Working from the records below, repeat exactly the lines starting at the line that contains "运动是我国公民投票的首次实践，全民参与制宪是其主要" and ending at the line that contains "标志。南京国民政府时期，公民投票制度在形式上纳入国", inclusive.

Stored data entries
........
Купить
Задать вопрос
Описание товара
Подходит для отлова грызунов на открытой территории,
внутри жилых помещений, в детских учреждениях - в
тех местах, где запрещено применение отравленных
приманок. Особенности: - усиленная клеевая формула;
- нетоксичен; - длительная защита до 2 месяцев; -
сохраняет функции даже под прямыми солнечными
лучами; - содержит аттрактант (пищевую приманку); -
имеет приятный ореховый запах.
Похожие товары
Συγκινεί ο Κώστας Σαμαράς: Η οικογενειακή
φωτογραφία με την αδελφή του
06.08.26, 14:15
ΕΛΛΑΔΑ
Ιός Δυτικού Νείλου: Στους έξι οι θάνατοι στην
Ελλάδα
........
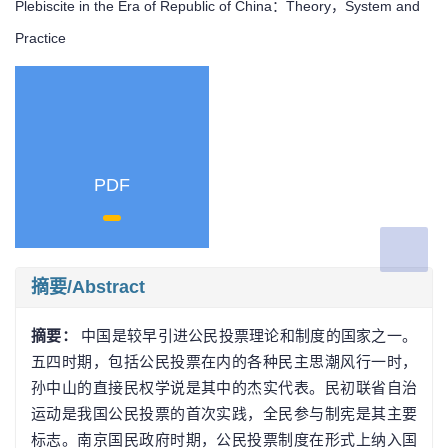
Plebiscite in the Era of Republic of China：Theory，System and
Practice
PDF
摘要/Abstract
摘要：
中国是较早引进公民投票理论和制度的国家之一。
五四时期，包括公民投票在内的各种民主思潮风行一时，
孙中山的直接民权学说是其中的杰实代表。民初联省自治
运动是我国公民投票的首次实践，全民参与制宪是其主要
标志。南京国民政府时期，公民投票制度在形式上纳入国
........
Final answer:
运动是我国公民投票的首次实践，全民参与制宪是其主要
标志。南京国民政府时期，公民投票制度在形式上纳入国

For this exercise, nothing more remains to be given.